Are those the stands of a true conservative, sir?
MR. GIULIANI: I, according to George Will, ran the most conservative government in the last 50 years in New York City. I look for ways in which we can come together.
I think we can agree, all of us on this stage, that we should seek reductions in abortion. I ultimately do believe in a woman’s right of choice, but I think that there are ways in which we can reduce abortions. Abortions went down 16 percent when I was the mayor. Adoptions went up 133 percent during the eight years that I was mayor, compared to the prior eight years. So there are ways in which we can work together and achieve results that we all want.
Question Number Two
MR. GOLER: You have said that you personally hate abortion but support a woman’s right to choose. Governor Huckabee says that’s like saying, “I hate slavery, but people can go ahead and practice it.” Tell me why he’s wrong.

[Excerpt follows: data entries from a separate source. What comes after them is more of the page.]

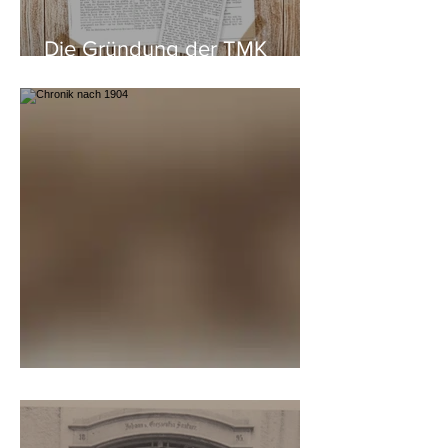
Die Gründung der TMK
Köstendorf
Chronik nach 1904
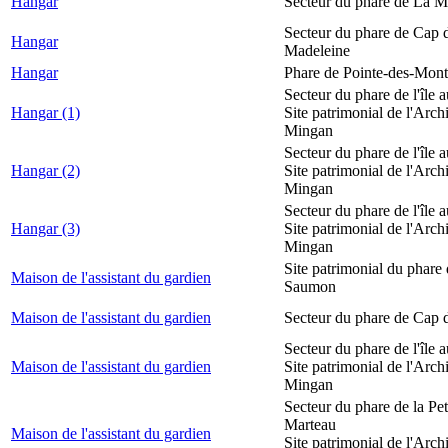
Hangar
Secteur du phare de La M
Secteur du phare de Cap d
Hangar
Madeleine
Hangar
Phare de Pointe-des-Mont
Secteur du phare de l'île 
Hangar (1)
Site patrimonial de l'Arch
Mingan
Secteur du phare de l'île 
Hangar (2)
Site patrimonial de l'Arch
Mingan
Secteur du phare de l'île 
Hangar (3)
Site patrimonial de l'Arch
Mingan
Site patrimonial du phare
Maison de l'assistant du gardien
Saumon
Maison de l'assistant du gardien
Secteur du phare de Cap 
Secteur du phare de l'île 
Maison de l'assistant du gardien
Site patrimonial de l'Arch
Mingan
Secteur du phare de la Peti
Marteau
Maison de l'assistant du gardien
Site patrimonial de l'Arch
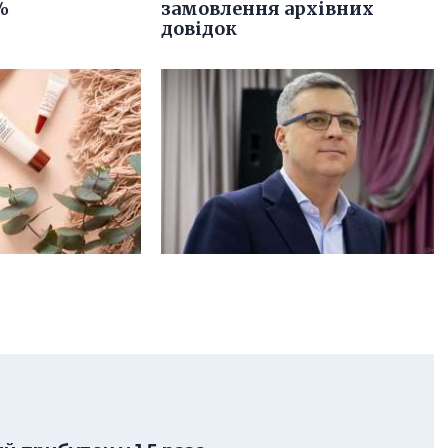
%
замовлення архівних
довідок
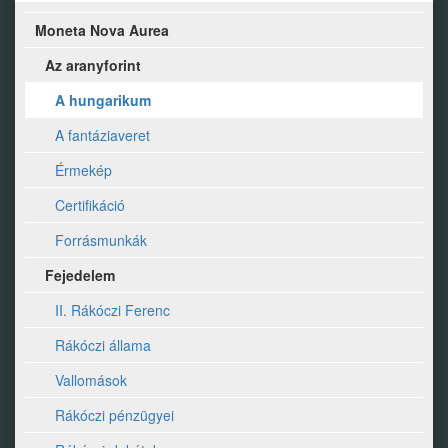
Moneta Nova Aurea
Az aranyforint
A hungarikum
A fantáziaveret
Érmekép
Certifikáció
Forrásmunkák
Fejedelem
II. Rákóczi Ferenc
Rákóczi állama
Vallomások
Rákóczi pénzügyei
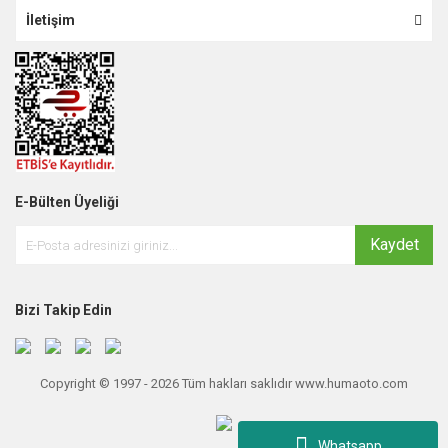
İletişim
E-Bülten Üyeliği
Kaydet
Bizi Takip Edin
Copyright © 1997 - 2026 Tüm hakları saklıdır www.humaoto.com
Whatsapp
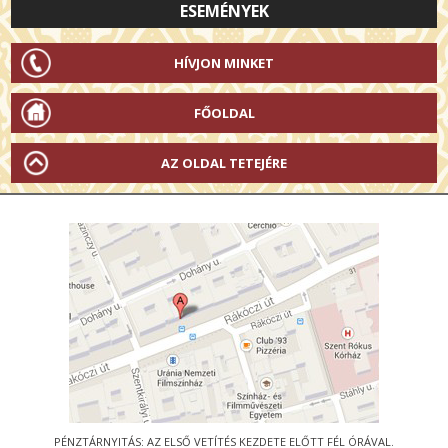
ESEMÉNYEK
HÍVJON MINKET
FŐOLDAL
AZ OLDAL TETEJÉRE
PÉNZTÁRNYITÁS: AZ ELSŐ VETÍTÉS KEZDETE ELŐTT FÉL ÓRÁVAL.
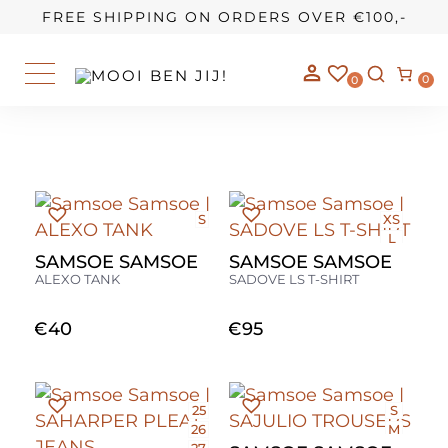
OUR STORY
FREE SHIPPING ON ORDERS OVER €100,-
0
0
S
XS
L
SAMSOE SAMSOE
SAMSOE SAMSOE
ALEXO TANK
SADOVE LS T-SHIRT
€
40
€
95
25
S
26
M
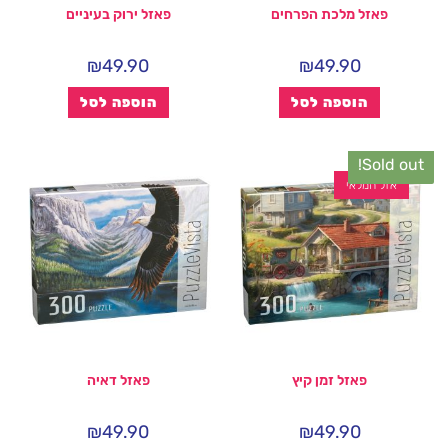
פאזל מלכת הפרחים
פאזל ירוק בעיניים
₪
49.90
₪
49.90
הוספה לסל
הוספה לסל
Sold out!
אזל המלאי
פאזל זמן קיץ
פאזל דאיה
₪
49.90
₪
49.90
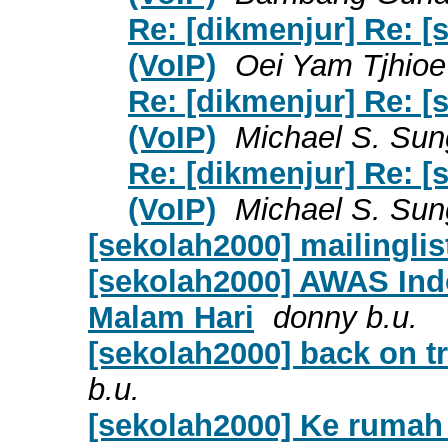
Re: [dikmenjur] Re: [
(VoIP)
Oei Yam Tjhioe
Re: [dikmenjur] Re: [
(VoIP)
Michael S. Sun
Re: [dikmenjur] Re: [
(VoIP)
Michael S. Sun
[sekolah2000] mailinglis
[sekolah2000] AWAS Indo
Malam Hari
donny b.u.
[sekolah2000] back on tr
b.u.
[sekolah2000] Ke rumah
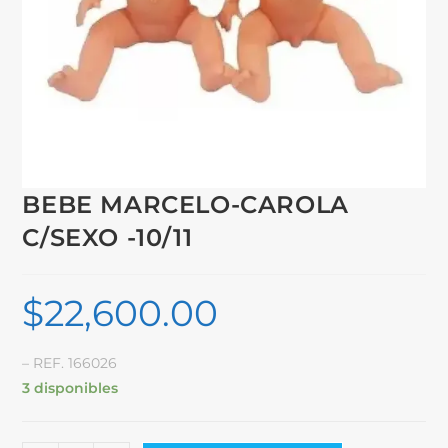
BEBE MARCELO-CAROLA
C/SEXO -10/11
$
22,600.00
– REF. 166026
3 disponibles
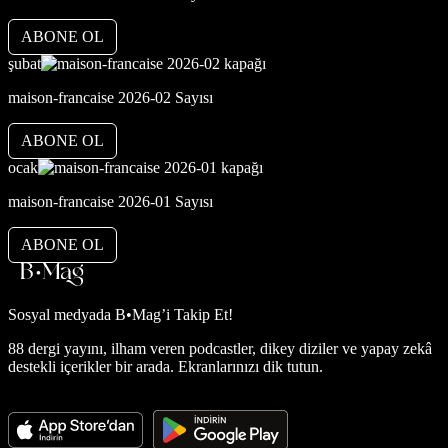
ABONE OL
şubat
maison-francaise 2026-02 Sayısı
ABONE OL
ocak
maison-francaise 2026-01 Sayısı
ABONE OL
Sosyal medyada
B•Mag’i Takip Et!
88 dergi yayını, ilham veren podcastler, dikey diziler ve yapay zekâ
destekli içerikler bir arada. Ekranlarınızı dik tutun.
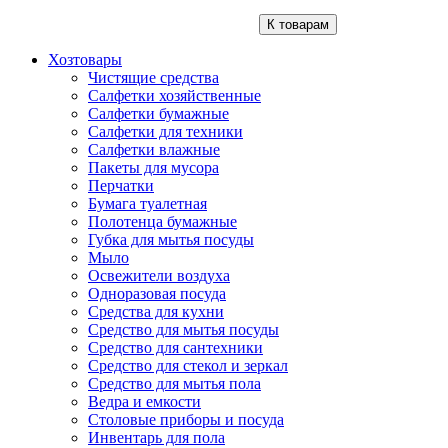
К товарам
Хозтовары
Чистящие средства
Салфетки хозяйственные
Салфетки бумажные
Салфетки для техники
Салфетки влажные
Пакеты для мусора
Перчатки
Бумага туалетная
Полотенца бумажные
Губка для мытья посуды
Мыло
Освежители воздуха
Одноразовая посуда
Средства для кухни
Средство для мытья посуды
Средство для сантехники
Средство для стекол и зеркал
Средство для мытья пола
Ведра и емкости
Столовые приборы и посуда
Инвентарь для пола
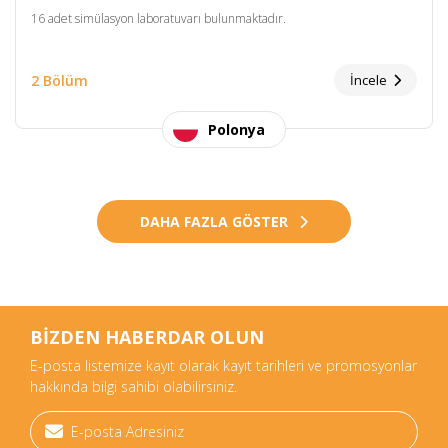
16 adet simülasyon laboratuvarı bulunmaktadır.
2 Bölüm
İncele
Polonya
DAHA FAZLA GÖSTER
BİZDEN HABERDAR OLUN
E-posta listemize kayıt olarak kayıt tarihleri ve promosyonlar
hakkında bilgi sahibi olabilirsiniz.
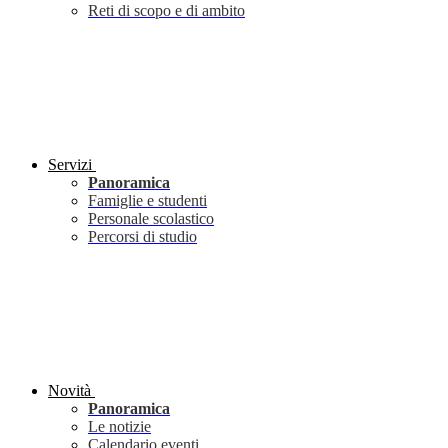
Reti di scopo e di ambito
Servizi
Panoramica
Famiglie e studenti
Personale scolastico
Percorsi di studio
Novità
Panoramica
Le notizie
Calendario eventi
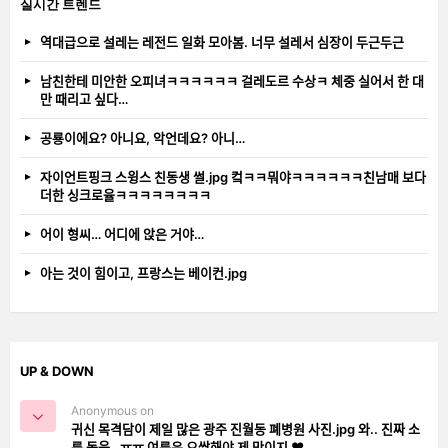
실시간 트렌드
역대급으로 설레는 레전드 일화 모아봄. 너무 설레서 심장이 두근두근
남친한테 미안한 오피녀ㅋㅋㅋㅋㅋㅋ 걸레도르 수상ㅋ 체중 실어서 한 대
만 때리고 싶다…
공룡이에요? 아니요, 악언데요? 아니…
자이언트핑크 스윙스 친동생 썰.jpg 컼ㅋㅋ뭐야ㅋㅋㅋㅋㅋㅋ친남매 보다
더한 싱크로율ㅋㅋㅋㅋㅋㅋㅋㅋ
어이 형씨… 어디에 앉은 거야…
아는 것이 힘이고, 프랑스는 베이컨.jpg
UP & DOWN
Anonymous on
귀신 목격담이 제일 많은 광주 진월동 폐병원 사진.jpg 와.. 진짜 소
름 돋음…ㅠㅠ 여름은 오싹해야 제 맛이지 ❤️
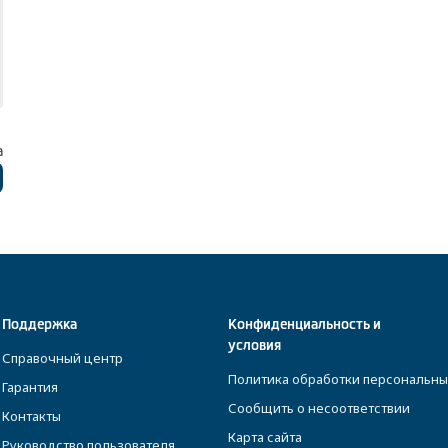
а
Поддержка
Конфиденциальность и
условия
Справочный центр
Политика обработки персональны
Гарантия
Сообщить о несоответствии
Контакты
Карта сайта
Руководство пользователя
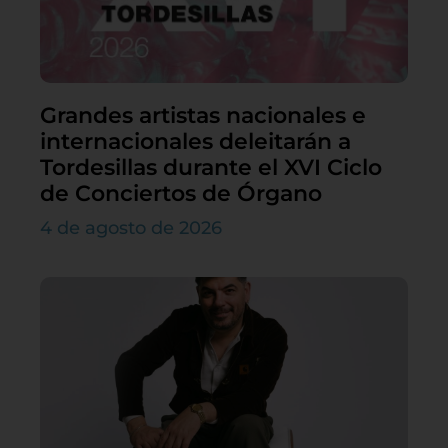
Grandes artistas nacionales e
internacionales deleitarán a
Tordesillas durante el XVI Ciclo
de Conciertos de Órgano
4 de agosto de 2026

MR. GIULIANI: Well, there is no circumstances under which I could possibly imagine anyone choosing slavery or supporting slavery. There are people, millions and millions of Americans, who are as of good conscience as we are, who make a different choice about abortion. And I think in a country where you want to keep government out of people’s lives, or government out of people’s lives from the point of view of coercion, you have to respect that. There are things that you can oppose, things you can be against; and then you can come to the conclusion, in the kind of democracy we have, the kind of society that we have, and the kind of society we have where we want to keep government out of people’s personal lives, that you can respect other people’s view on this. And I think everyone on this stage, including most Democrats, could probably very, very usefully spend a lot of time figuring out how we can reduce abortion.
It’s going to take a while for the courts to figure out what to do about this.
And while we’re looking at that, we should do what I did in New York, which is to try to reduce abortions as much as you can, try to increase adoptions.
Giuliani again openly advanced his pro-abortion views during the second Republican debate. Giuliani continues to argue that abortions decreased during his time as mayor. As I have stated previously, it does not matter if abortions decreased while Giuliani was mayor. It only matters if Giuliani did something while he was mayor that decreased the abortion rate, and there is no evidence that he did any such thing while he was mayor.
Giuliani is next asked about the analogy to slavery. Giuliani demonstrates his own unbelievable incompetence by stating that “there is no circumstances under which I could possibly imagine anyone choosing slavery or supporting slavery.” Did Giuliani perhaps by any chance ever take a class in American History? Did he never read anything about the national leaders of the United States that at one point owned slaves? Did he read nothing about that civil war that was fought over slavery? There obviously were times in American History where massive portions of the United States chose slavery. The fact that a civil war was fought over slavery demonstrates that it was probably even more divisive than abortion as a political issue at the time. If we are going to give individual choice to people about whether to kill their young because it is a controversial issue, then there would have been all the more reason to give people the choice to own slaves because that was apparently an even more controversial issue.
Giuliani must be rejected as a candidate. There is no issue more important than abortion. Every year 1.3 million unborn children are murdered in the United States. That is equivalent to a terrorist attack with a nuclear weapon on a U.S. city every year. In fact, abortion is unquestionably the greatest security threat to the United States. Islamic terrorist have only successfully attacked U.S. territory once, and during the same year that the 9/11 terrorist attacks occurred, 433 times more people were killed by abortions than by the terrorist attack, and the impact of abortion was not just a one time event but continues constantly from year to year.
Some people claim that Giuliani should be supported because he will appoint strict constructionist judges who will overturn Roe v. Wade. During the past three pro-life administrations, three justices were appointed to the Supreme Court who turned out to be supporters of Roe. If pro-life presidents have this bad of a record appointing judges, what can we expect from a person who openly admits that he supports abortion and does not care about the abortion issue. Although, George W. Bush publicly states that he does not have a litmus test for judges, the fact that he is pro-life gives him more of a motivation to find judges who are going to oppose Roe, and it makes him more willing to fight a political battle for those judges. A person who is pro-abortion has the opposite incentive. Giuliani will have the incentive to find judges who are strict constructionists but who will likely support Roe because of stare decisis.